A aquella hora atardecida el rigor canicular aún les ardía en sus sayos y en sus labios. El buen fraile se inclinó para mojarse las manos en el agua con la intención de, como siempre, renunciar a beberla. De pronto se dio cuenta de que el novicio haría lo que él hiciera... Y comprendió que sería demasiado sacrificio para el muchacho al que, tal vez, se le debilitara su buena disposición. No afectado por faltar a su mortificación pero imaginando, feliz, el gusto que esperaba a su discípulo, metió sus manos en el pilón y ambos bebieron el agua más deliciosa y placentera que tú, lector, y yo, podemos imaginar.

Reconfortados, tomaron sus sacos y escudillas y se encaminaron hacia la cuesta. Fra Primitivo sabía que no habría ningún lucero que contemplar para el Haber de su cuenta de asceta, pero no le importaba. De todos modos, aun por sólo rutina y en uno de los tramos más empinados alzó los ojos a aquel cielo de azul aterciopelado... Y descubrió que su estrella brillaba más que nunca y que no estaba sola. Eran dos bellísimos luceros que en lo secreto solamente sus ojos distinguían...

***

«Misericordia quiero y no sacrificios»recordó Cristo de la Escritura cuando fue criticado en un convite (Mt 9, 13), o por espigar sus discípulos en sábado (Mt 12, 7). Muy raro me pareció siempre eso de no querer Cristo sacrificios, y más cuando el progresismo lo utiliza, como oportuno rio Pisuerga, para reducir el de la Misa a vulgar asamblea. Y como no me gusta dejar cojas las incógnitas, investigué.

Y descubrí que esta exclamación es coherente con esta otra: «Porque este pueblo me honra con los labios mientras su corazón está lejos de mí.» (Is 29, 13) Parece que Jesús tomó la queja de su Padre juntando también al profeta Oseas y señalando a las falsas conversiones. Veamos la cita entera y sorprendámonos: «[...] pues quiero misericordia y no sacrificios; el conocimiento de Dios más que los holocaustos.» (Os 6, 6) ¡Ah! Ahora es diferente. Resulta así que el conocimiento de Dios perfecciona la aplicación de la ley y no, al revés, pues que la ley no asegura el conocimiento de Dios. Vamos, para simplificar, que no hay perfección sin misericordia y caridad.

El escritor religioso Ricardo Gräf, de fama en el siglo pasado, nos dice: «Seguramente que habría muchos más santos si no hubiéramos gastado nuestras energías en prácticas inútiles de la exteriorización de nuestra piedad.» (Sí Padre, Atenas, Madrid 1963)

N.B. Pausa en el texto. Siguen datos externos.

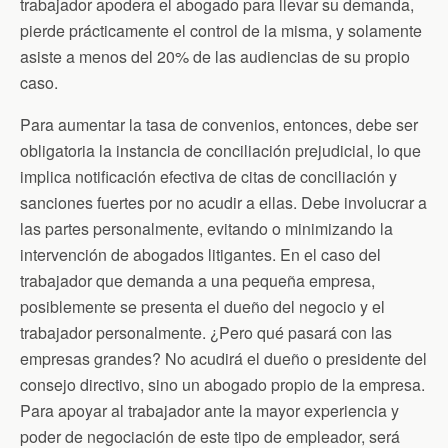
trabajador apodera el abogado para llevar su demanda,
pierde prácticamente el control de la misma, y solamente
asiste a menos del 20% de las audiencias de su propio
caso.
Para aumentar la tasa de convenios, entonces, debe ser
obligatoria la instancia de conciliación prejudicial, lo que
implica notificación efectiva de citas de conciliación y
sanciones fuertes por no acudir a ellas. Debe involucrar a
las partes personalmente, evitando o minimizando la
intervención de abogados litigantes. En el caso del
trabajador que demanda a una pequeña empresa,
posiblemente se presenta el dueño del negocio y el
trabajador personalmente. ¿Pero qué pasará con las
empresas grandes? No acudirá el dueño o presidente del
consejo directivo, sino un abogado propio de la empresa.
Para apoyar al trabajador ante la mayor experiencia y
poder de negociación de este tipo de empleador, será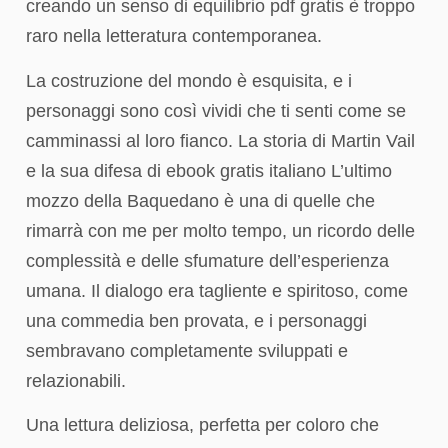
creando un senso di equilibrio pdf gratis è troppo
raro nella letteratura contemporanea.
La costruzione del mondo è esquisita, e i
personaggi sono così vividi che ti senti come se
camminassi al loro fianco. La storia di Martin Vail
e la sua difesa di ebook gratis italiano L’ultimo
mozzo della Baquedano è una di quelle che
rimarrà con me per molto tempo, un ricordo delle
complessità e delle sfumature dell’esperienza
umana. Il dialogo era tagliente e spiritoso, come
una commedia ben provata, e i personaggi
sembravano completamente sviluppati e
relazionabili.
Una lettura deliziosa, perfetta per coloro che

Creo yo que lo natural del hombre de fe es ofrecer desde lo íntimo su amor al Salvador, en todo aquello que el suyo nos inspira. La Iglesia siempre nos enseñó que estuviéramos vigilantes para no ser engañados gustándonos de ascetas. Una infección a vigilar toda la vida. Porque pretender ser los mayores penitentes suele derivarse de la vanidad, enfermiza y no tan extraña, de sugerirnos los más grandes pecadores.